UPDATED 18:14 EST / DECEMBER 01 2024

POLICY

Elon Musk tries to block OpenAI’s for-profit transition in latest legal tussle

Technology entrepreneur Elon Musk has filed an injunction with a federal court, asking it to stop OpenAI from transforming itself into a fully for-profit business.

In the filing for a preliminary injunction Nov. 29, Musk, along with his artificial intelligence startup xAI Corp. and former OpenAI board member Shivon Zillis, is also seeking to stop the company from preventing its investors from funding competing AI firms.

It’s the latest salvo from Musk in his ongoing legal feud with OpenAI and its Chief Executive Sam Altman, plus other long-term backers of the company, such as the investor Reid Hoffman and Microsoft Corp.

Musk first sued OpenAI in March, filing a complaint in a San Francisco court that was later withdrawn, before being refiled several months later in a federal court. In that suit, attorneys for Musk, led by Marc Toberoff, complained that OpenAI has violated a number of federal racketeering, or RICO laws.

Last month, Musk’s legal team expanded that complaint, saying that OpenAI and Microsoft were also guilty of breaching antitrust laws because they forced investors to agree that they would not fund rival companies, including xAI.

In the latest filing, Musk’s attorneys argue that OpenAI should be blocked from seeing any business benefits from “wrongfully obtained competitively sensitive information or coordination via the Microsoft-OpenAI board interlocks.”

A spokesperson for OpenAI told TechCrunch that “Musk’s fourth attempt, which again recycles the same baseless complaints, continues to be utterly without merit.”

OpenAI has emerged as the darling of the AI industry thanks to the success of its ChatGPT model, which kicked off an unprecedented era of hype around large language models and their capabilities.

Musk’s xAI is one of the most prominent rivals to OpenAI. Having launched in July 2023, it has announced an alternative chatbot called Grok that’s available for free, with additional premium capabilities for X subscribers. XAI has already raised more than $6 billion at a $24 billion valuation, and it’s now said to be seeking another round that would bring its value to $50 billion.

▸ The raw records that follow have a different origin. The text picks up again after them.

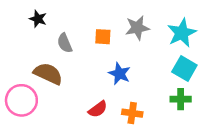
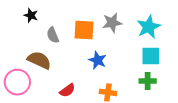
orange square: (103, 37) -> (84, 30), size x1.5
cyan square: (184, 69) -> (151, 56), turned -30
red semicircle: (98, 109) -> (67, 90), moved

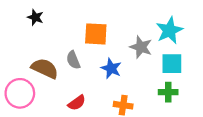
gray star: (112, 23) -> (141, 47), moved, turned 30
gray semicircle: (53, 35) -> (73, 60), moved

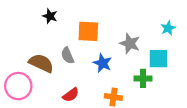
black star: (35, 17) -> (50, 16), moved
cyan star: (169, 30) -> (168, 28), moved, size x0.6
green cross: (168, 92) -> (143, 78), moved

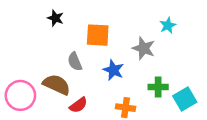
cyan star: (168, 28) -> (168, 25), moved
cyan square: (158, 59) -> (185, 99), moved, turned -30
brown semicircle: (41, 63) -> (57, 85), moved

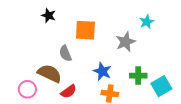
gray star: (144, 48) -> (126, 42), turned 30
blue star: (113, 70) -> (102, 71), moved
pink circle: (20, 95) -> (27, 89), moved, size x0.7

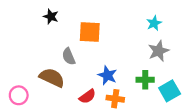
gray star: (126, 42) -> (158, 51), moved
pink circle: (27, 89) -> (19, 95), moved
red semicircle: (69, 91) -> (87, 96), moved

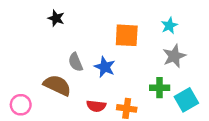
orange square: (90, 32) -> (127, 35), moved
blue star: (107, 75) -> (105, 67), moved
red semicircle: (87, 96) -> (96, 106), turned 42

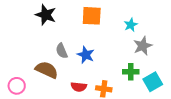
black star: (56, 18) -> (46, 15), size x1.5
cyan star: (169, 26) -> (131, 25), moved
orange square: (127, 35) -> (92, 16), moved

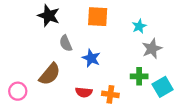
gray semicircle: (62, 51) -> (66, 43), moved
brown semicircle: (47, 70) -> (50, 74), turned 105

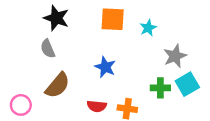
cyan star: (139, 26) -> (148, 28), moved
gray semicircle: (66, 43) -> (48, 49), moved
cyan square: (163, 87) -> (187, 84), moved

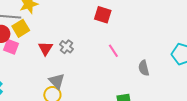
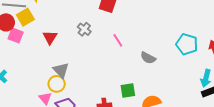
gray cross: (66, 47) -> (84, 29), moved
gray semicircle: (144, 68) -> (148, 58), turned -49

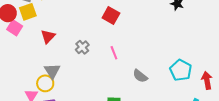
gray cross: (84, 29) -> (82, 47), moved

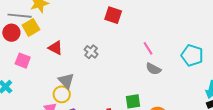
pink square: (15, 28) -> (23, 61), moved
red triangle: (48, 36) -> (55, 48), turned -35
pink line: (114, 53) -> (148, 48), moved

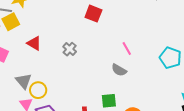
gray semicircle: (153, 69) -> (119, 70), moved
gray triangle: (66, 81) -> (24, 81), moved

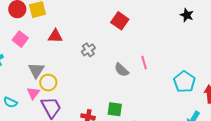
red triangle: (34, 43) -> (55, 36), turned -42
gray semicircle: (119, 70) -> (122, 70), moved

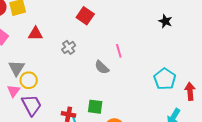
black star: (187, 15) -> (165, 21), moved
red square: (120, 21) -> (85, 16), moved
pink line: (144, 63) -> (119, 51), moved

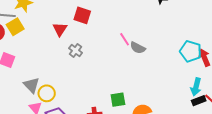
red triangle: (35, 34) -> (60, 29), moved, turned -42
gray semicircle: (102, 67) -> (138, 48), moved
cyan pentagon: (165, 79) -> (191, 51), moved

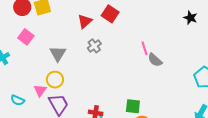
gray triangle: (32, 85) -> (58, 54), moved
green square: (118, 100) -> (133, 106), moved

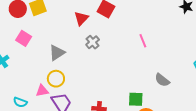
gray triangle: (58, 54) -> (57, 53), turned 30
gray semicircle: (155, 60) -> (162, 80), moved
pink triangle: (40, 91) -> (42, 91), turned 48

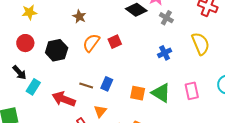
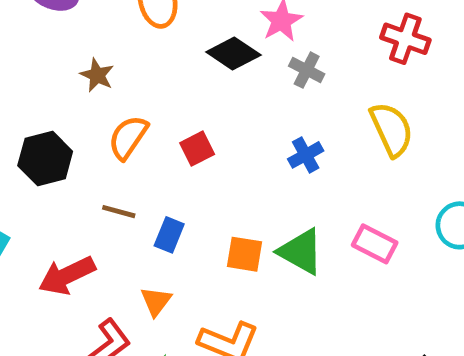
red square: (115, 42) -> (197, 149), moved
brown line: (86, 86) -> (119, 212), moved
pink rectangle: (192, 91) -> (375, 244), turned -48
red arrow: (64, 99) -> (67, 275), turned -45

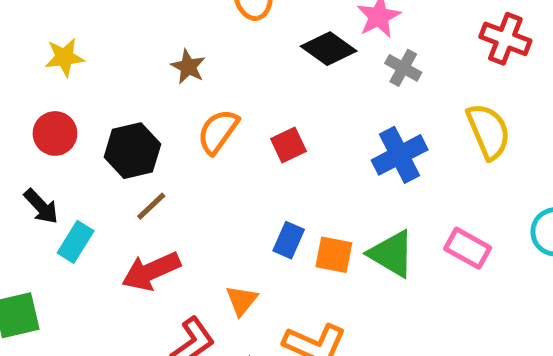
blue cross: (306, 155) -> (400, 155), size x1.5
brown line: (119, 212) -> (151, 206), moved, turned -60
blue rectangle: (169, 235) -> (289, 240), moved

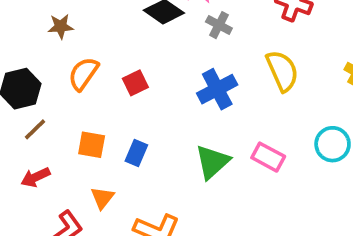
brown star: (188, 67) -> (61, 26), turned -30
green triangle: (392, 254) -> (212, 162), turned 48
orange square: (334, 255) -> (92, 145), moved
red arrow: (151, 271) -> (36, 177), size x0.7

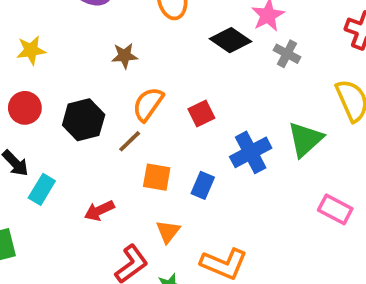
blue cross: (217, 89) -> (251, 152), moved
brown line: (35, 129) -> (130, 141), moved
pink rectangle: (268, 157) -> (335, 209), moved
green triangle: (212, 162) -> (305, 139), moved

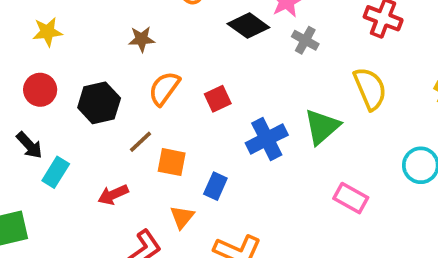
brown line: (130, 141) -> (141, 142), moved
blue rectangle: (203, 185) -> (215, 186), moved

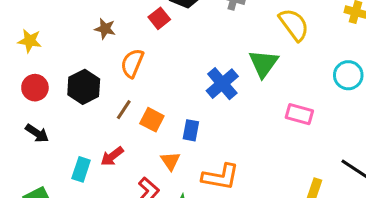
yellow star: (47, 32) -> (30, 41), turned 30
brown star: (142, 39) -> (105, 29), turned 30
red square: (218, 99) -> (159, 18), moved
orange square: (172, 162) -> (152, 120), turned 30
cyan rectangle: (56, 172) -> (81, 169), moved

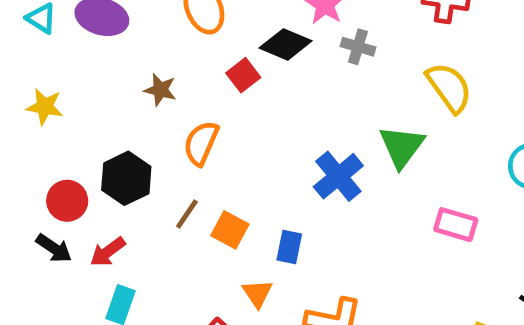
red circle: (35, 88) -> (67, 201), moved
red arrow: (112, 156) -> (108, 252), moved

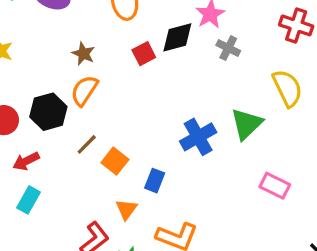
black diamond: (286, 44) -> (177, 37), turned -48
orange semicircle: (201, 143) -> (84, 91), moved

In the complaint, lawyers for Musk insist that OpenAI and Microsoft are seeking to cement their dominance of the AI industry by “cutting off competitors’ access to investment capital.”

They say that OpenAI is forcing investors in the company to agree to terms that amount to a “group boycott,” limiting xAI’s and other AI firms’ ability to raise investment capital. The lawyers also insist that OpenAI cannot be allowed to “lumber about the marketplace as a Frankenstein, stitched together from whichever corporate forms serve the pecuniary interest of Microsoft.”

Microsoft’s backing of OpenAI has gotten a lot of scrutiny. In January, Federal Trade Commission Chair Lina Khan said her agency will initiate an investigation into the investments and partnerships being formed between cloud services providers and AI developers, naming companies including OpenAI, Microsoft, Alphabet Inc., Amazon.com Inc. and Anthropic PBC.

In response, Microsoft has tried to disentangle itself from OpenAI somewhat, and recently gave up its observer seat on the company’s board of directors, though the FTC has said it will continue to monitor its influence over the AI industry.

OpenAI was launched in 2015 as a nonprofit organization, but four years later it metamorphosed into a “capped-profit” structure, wherein OpenAI’s nonprofit organization became the governing entity of a for-profit subsidiary. Now, OpenAI is trying to transition again to become a fully for-profit public benefit corporation, which would make it much more attractive to investors. As part of that plan, OpenAI intends to retain a separate non-profit entity.

Microsoft has already invested almost $14 billion into OpenAI, but in its fiscal first quarter earnings report in October, it revealed it will post a $1.5 billion loss during the current period because of an unexpected loss relating to the AI company.

That same month, OpenAI closed on its latest blockbuster funding round, raising $6.6 billion at a $157 billion valuation, with participation from Microsoft, Nvidia Corp. and others.